Lastly, in “What Do We Deserve?” all of the different models of economic justice relate to “The Future of Food” by Elizabeth Dickinson. The first model is the libertarian model. This model is about the inequality of people and how different races, classes, genders, and people with different sexuality preferences don’t have the same opportunities and don’t start out their lives the same. For example, people of different classes either grow up rich, middle class, or poor. Arora states, “So while the racetrack may look nice and shiny, the runners don’t begin at the same staring point” (87). The second model is the meritocratic model.
This model is about how some people are already born with talents and attributes while others don’t have that advantage. Those who do not have those advantages have to work hard to earn their wins. For example, society does not give as much praise to a person who isn’t born with a talent or attribute than they do to those who already have it in them. Arora expresses, “Are their wins not as arbitrary from a moral standpoint as the wins of those born with silver spoons in their mouths?” (88). The third model is the egalitarian model.

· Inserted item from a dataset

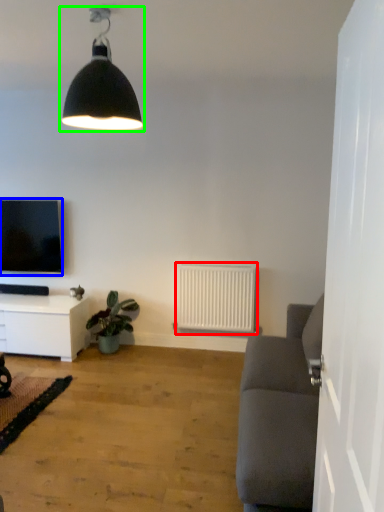 Question: Which object is positioned closest to radiator (highlighted by a red box)? Select from television (highlighted by a blue box) and lamp (highlighted by a green box).

Choices:
 (A) television
 (B) lamp

Answer: (A) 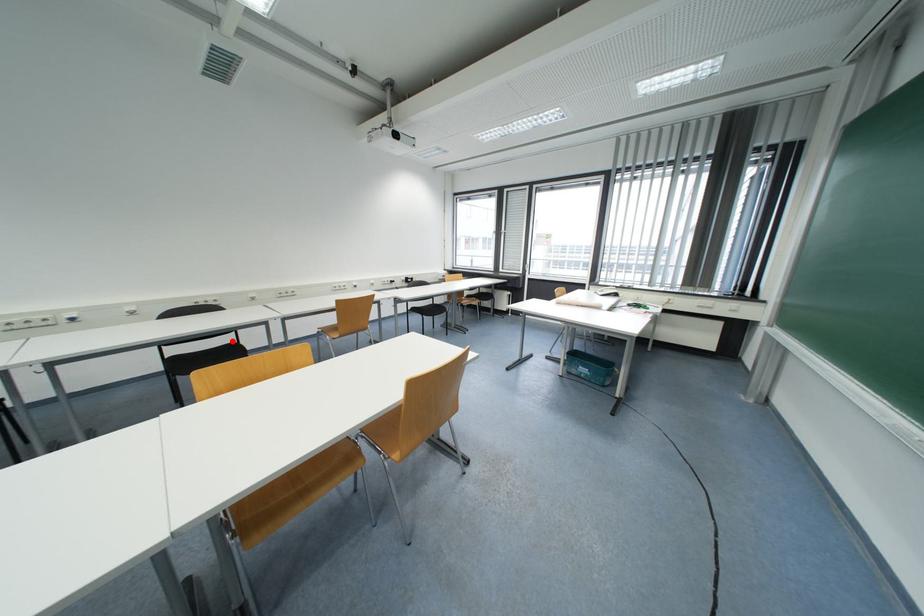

This model talks about how if the people who are born with natural gifts don’t work for their success but still get rewarded, they should share their rewards with the public who do work to earn rewards. For example, if someone is born wealthy because of the family they come from, then they should be considerate to others and share what they have instead of being greedy. They did not work hard to earn the wealth. It was just handed to them very easily. Arora proclaims, “We should certainly encourage people to hone and exercise their aptitudes, but we should be clear that they do not morally deserve the rewards their aptitudes earn from the market” (88).

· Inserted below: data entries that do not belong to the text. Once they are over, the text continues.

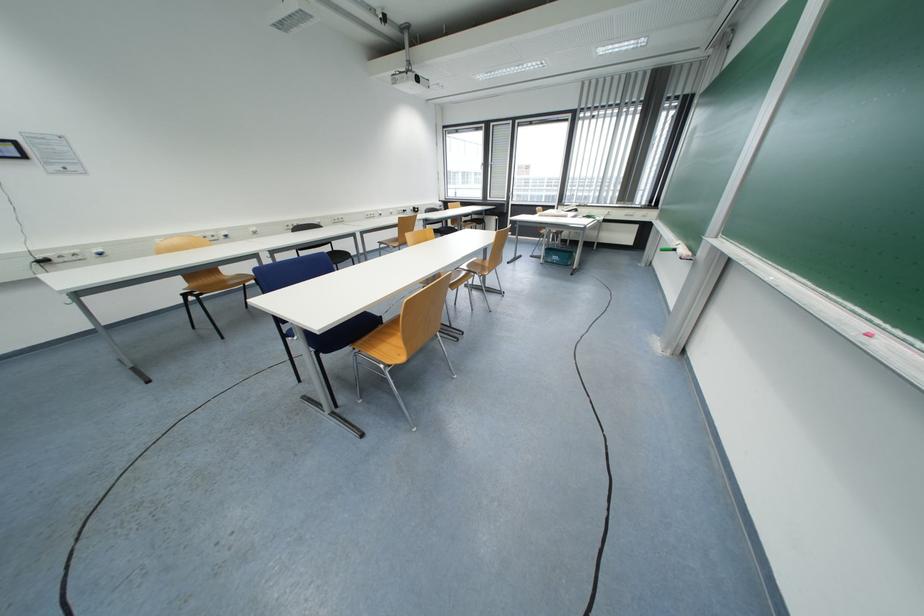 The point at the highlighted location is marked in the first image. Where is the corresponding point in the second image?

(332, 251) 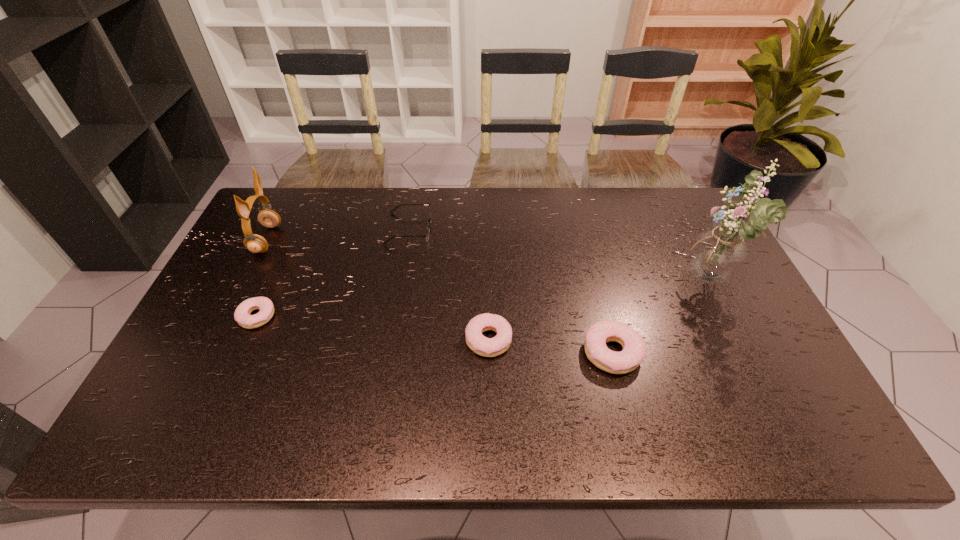 This screenshot has width=960, height=540. In order to click on vacant space at the far right corner in this screenshot , I will do `click(667, 191)`.

Locate an element on the screen. Image resolution: width=960 pixels, height=540 pixels. free space at the near right corner is located at coordinates (775, 388).

In order to click on free space between the second doughnut from right to left and the tallest object in this screenshot , I will do tap(599, 311).

Locate an element on the screen. The image size is (960, 540). free spot between the shortest doughnut and the fourth shortest object is located at coordinates (435, 334).

Identify the location of free spot between the fourth object from left to right and the leftmost doughnut. The width and height of the screenshot is (960, 540). pos(372,328).

Locate an element on the screen. Image resolution: width=960 pixels, height=540 pixels. free area in between the second doughnut from left to right and the rightmost object is located at coordinates (599, 311).

At what (x,y) coordinates should I click in order to perform the action: click on free space between the shortest doughnut and the fourth object from right to left. Please return your answer as a coordinate pair (x, y). This screenshot has height=540, width=960. Looking at the image, I should click on (333, 273).

The image size is (960, 540). I want to click on free space between the earphone and the rightmost doughnut, so click(440, 296).

The height and width of the screenshot is (540, 960). Identify the location of free space between the fourth object from left to right and the bouquet. (599, 311).

This screenshot has width=960, height=540. I want to click on blank region between the earphone and the second tallest doughnut, so click(x=377, y=289).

All of these models relate to “The Future of Food” in very similar ways. It shows that not all people can afford the increasing prices of food, which causes world hunger. The ones born with attributes that make their life easier would be able to gain fame and fortune and wont have to worry about going hungry. Also they have things a lot easier than others. People don’t deserve anything unless they have earned it. It is not fair to those who are trying hard to succeed but fail and get no credit at all.

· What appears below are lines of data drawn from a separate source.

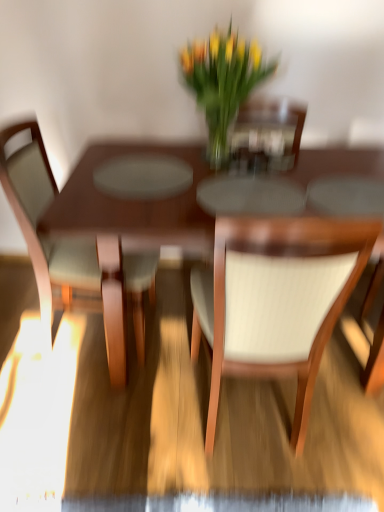 You are a GUI agent. You are given a task and a screenshot of the screen. Output one action in this format:
    pyautogui.click(x=<x>, y=<y>)
    Task: Click on the vacant area to the left of white textured chair at center, the 1th chair in the right-to-left sequence
    Image resolution: width=384 pixels, height=512 pixels.
    Given the screenshot: What is the action you would take?
    pyautogui.click(x=147, y=421) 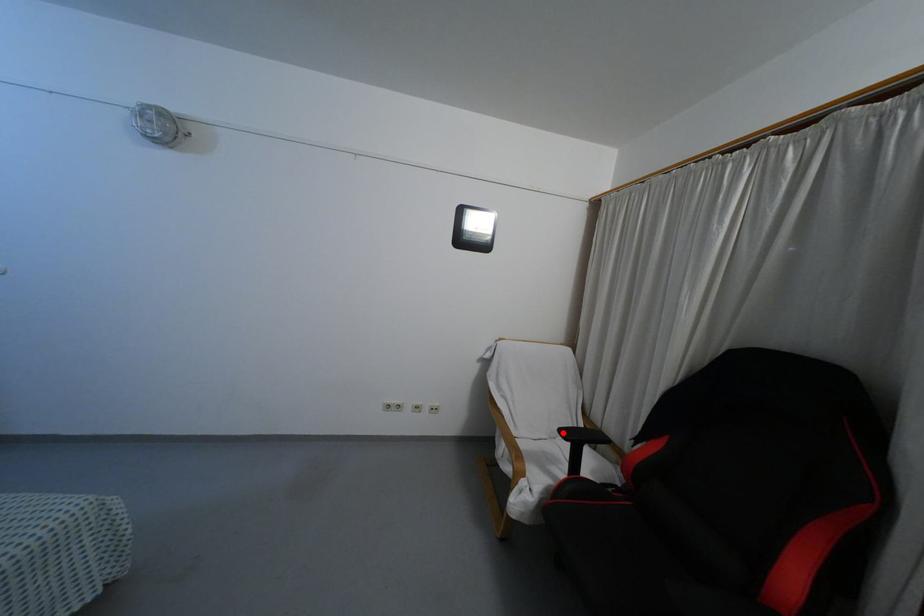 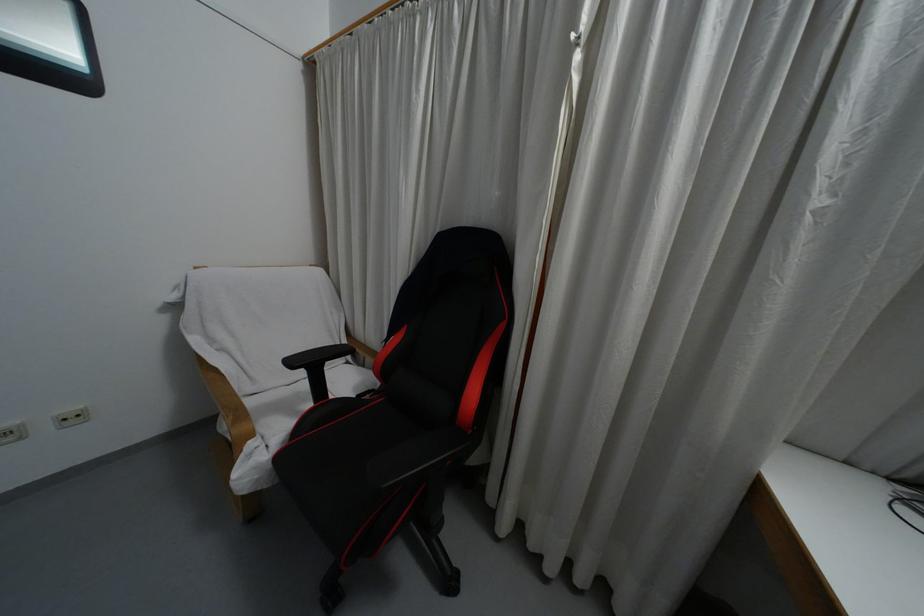 In the second image, find the point that corresponds to the highlighted location in the first image.

(292, 362)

Those trying to succeed are trying to provide for themselves in order to afford the food while prices are getting higher and higher. To sum it up, food production in the future will be a very big challenge we will have to face, but all obstacles can be overcome if we set our minds to it. I believe that if we all work together on the strategies talked about earlier, we can achieve feeding all nine billion people in this world, including all the starving people in the countries that suffer from poverty. Also with all the types of models of economic justice, society need to be fair with the right ways on rewarding people from either different classes or with different advantages.